Citrix roll out to save organisation over £1 million a year, enable flexible working and lower environmental impact

 

The Co-operative Group has selected Citrix XenDesktop as part of a wider IT overhaul to achieve a greener status, allow its staff to work more flexibly, and save money on unused software licences.

 

The investment in Citrix’s technology underpins imminent plans for The Co-operative Group to move to a new state-of-the-art building in 2012. The new building will house 3,500 staff, and will be built with the environment central to its plans.

 

Upgrade keeps pace with demand

 

Traditionally, The Co-operative has used Citrix XenApp to deliver virtualised applications to colleagues in branch offices and their distribution centres. However, with 18,000 desktops, a growing laptop estate of 3,500, and the number of home workers projected to top 3,000 by the end of 2010, it was a natural choice for The Co-operative to migrate to XenDesktop.

 

Citrix XenDesktop has been trialled at Co-operative headquarters in Manchester, with 250 virtual desktops initially being deployed. The roll out is set to reach 1,200 virtual desktops by December 2010 and 3,000 by December 2011.

 

The implementation was driven by the desire to align infrastructure technology with the varying needs of individual staff members, and further cut the organisation’s carbon footprint.
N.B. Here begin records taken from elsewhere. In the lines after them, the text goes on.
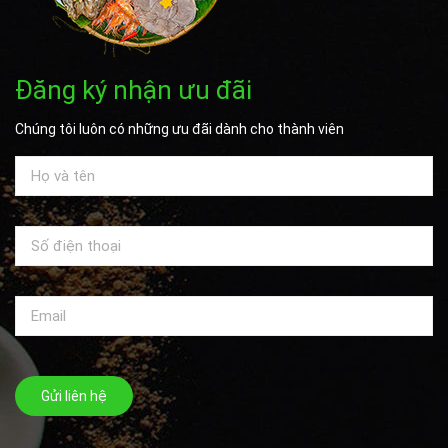
Đăng ký nhận ưu đãi
Chúng tôi luôn có những ưu đãi dành cho thành viên
Gửi liên hệ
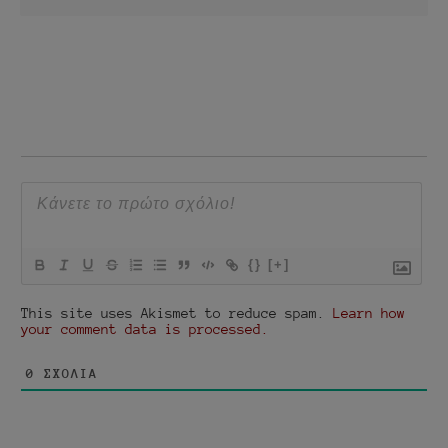
{}
[+]
This site uses Akismet to reduce spam.
Learn how
your comment data is processed.
0
ΣΧΌΛΙΑ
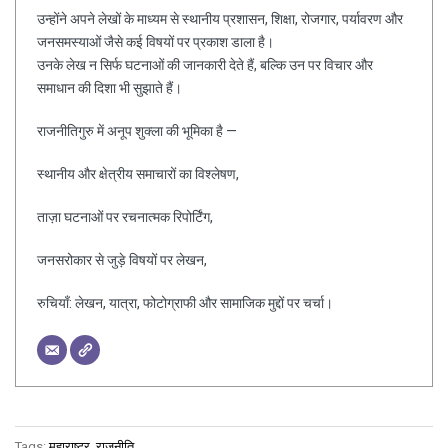
उन्होंने अपने लेखों के माध्यम से स्थानीय प्रशासन, शिक्षा, रोजगार, पर्यावरण और
जनसमस्याओं जैसे कई विषयों पर प्रकाश डाला है।
उनके लेख न सिर्फ घटनाओं की जानकारी देते हैं, बल्कि उन पर विचार और
समाधान की दिशा भी सुझाते हैं।
राजनीतिगुरु में अनूप शुक्ला की भूमिका है —
स्थानीय और क्षेत्रीय समाचारों का विश्लेषण,
ताज़ा घटनाओं पर रचनात्मक रिपोर्टिंग,
जनसरोकार से जुड़े विषयों पर लेखन,
रुचियाँ: लेखन, यात्रा, फोटोग्राफी और सामाजिक मुद्दों पर चर्चा।
Tags:
महाराष्ट्र
,
राजनीति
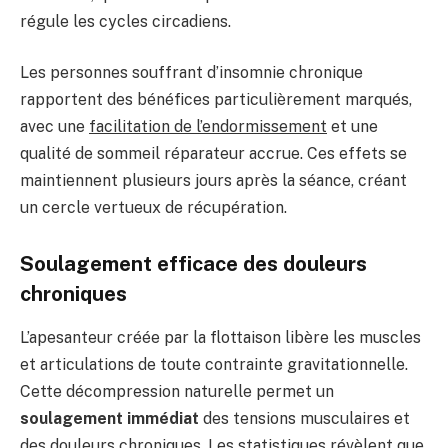
régule les cycles circadiens.
Les personnes souffrant d’insomnie chronique
rapportent des bénéfices particulièrement marqués,
avec une
facilitation de l’endormissement
et une
qualité de sommeil réparateur accrue. Ces effets se
maintiennent plusieurs jours après la séance, créant
un cercle vertueux de récupération.
Soulagement efficace des douleurs
chroniques
L’apesanteur créée par la flottaison libère les muscles
et articulations de toute contrainte gravitationnelle.
Cette décompression naturelle permet un
soulagement immédiat
des tensions musculaires et
des douleurs chroniques. Les statistiques révèlent que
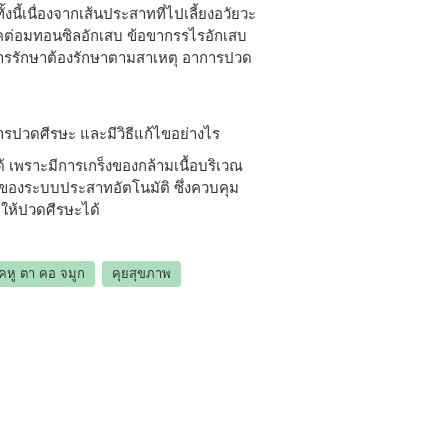
ั้งนี้เนื่องจากเส้นประสาทที่ไปเลี้ยงอวัยวะ
 โรคต่อมทอนซิลอักเสบ ข้อขากรรไรอักเสบ
การรักษาต้องรักษาตามสาเหตุ อาการปวด
รปวดศีรษะ และมีวิธีแก้ไขอย่างไร
 เพราะมีการเกร็งของกล้ามเนื้อบริเวณ
ของระบบประสาทอัตโนมัติ ซึ่งควบคุม
ำให้ปวดศีรษะได้
คหู ตา คอ จมูก
คุยสุขภาพ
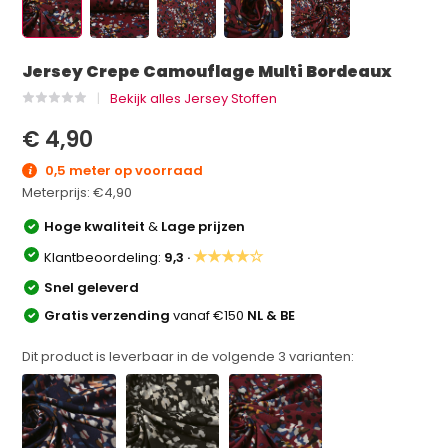
Jersey Crepe Camouflage Multi Bordeaux
Bekijk alles Jersey Stoffen
€ 4,90
0,5 meter op voorraad
Meterprijs:
€4,90
Hoge kwaliteit
&
Lage prijzen
★★★★☆
Klantbeoordeling:
9,3 ·
Snel geleverd
Gratis verzending
vanaf €150
NL & BE
Dit product is leverbaar in de volgende
3
varianten:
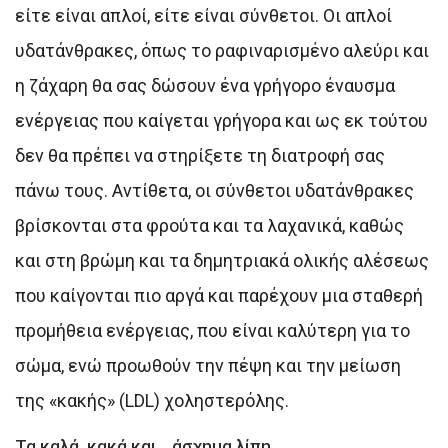
είτε είναι απλοί, είτε είναι σύνθετοι. Οι απλοί
υδατάνθρακες, όπως το ραφιναρισμένο αλεύρι και
η ζάχαρη θα σας δώσουν ένα γρήγορο έναυσμα
ενέργειας που καίγεται γρήγορα και ως εκ τούτου
δεν θα πρέπει να στηρίξετε τη διατροφή σας
πάνω τους. Αντίθετα, οι σύνθετοι υδατάνθρακες
βρίσκονται στα φρούτα και τα λαχανικά, καθώς
και στη βρώμη και τα δημητριακά ολικής αλέσεως
που καίγονται πιο αργά και παρέχουν μια σταθερή
προμήθεια ενέργειας, που είναι καλύτερη για το
σώμα, ενώ προωθούν την πέψη και την μείωση
της «κακής» (LDL) χοληστερόλης.
Τα καλά, κακά και… άσχημα λίπη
In using XenDesktop, The Co-operative has projected licence fee savings of £1.5 million per year through the streamlined delivery of only the necessary applications to each user in its estate.

 

“Our colleagues needs are becoming more sophisticated, and our IT delivery and management increasingly needs more flexibility to tweak and personalise the desktop experience,” said David Murrell, head of servers, storage and desktops at The Co-operative Group. “We needed a reliable method to deliver this functionality, in a secure and efficient way, wherever they may be.”

 

New functionality tailored to users

 

“Citrix recognises that different types of workers across the business need different types of desktops,” said James Stevenson, area vice president in UK, Ireland and South Africa at Citrix. “Some require simplicity and standardisation, while others demand high performance and personalisation, and this is exactly what our FlexCast technology was designed to support.”

 

FlexCast can deliver every type of virtual desktop – each specifically tailored to meet the performance, security and flexibility requirements of each individual user, according to Citrix.

 

By using a desktop virtualisation model, The Co-operative Group is also able to keep energy costs down, minimising its impact on the environment.

 

Citrix XenDesktop is designed to work on any device – be it a desktop, laptop, smartphone, or thin client – making it easy to rotate remote desktops to make the most of available power at the employees location, be it their office, out on the road on 3G, any outlet with wireless connectivity, or the individual’s home. With XenDesktop, devices can be automatically powered down when the office is closed. User desktop sessions still remain actively running on servers in the data centre, while devices stand ready to power up during business hours, no matter their location.

 

“By 2011, The Co-operative will have deployed over 3,000 virtual desktops,” continued Stevenson. “The roll out aligns perfectly with the business’ plans for its new 2012 office – achieving ROI [return on investment], employee flexibility and a reduction in its carbon footprint – making it a blueprint office of the future.”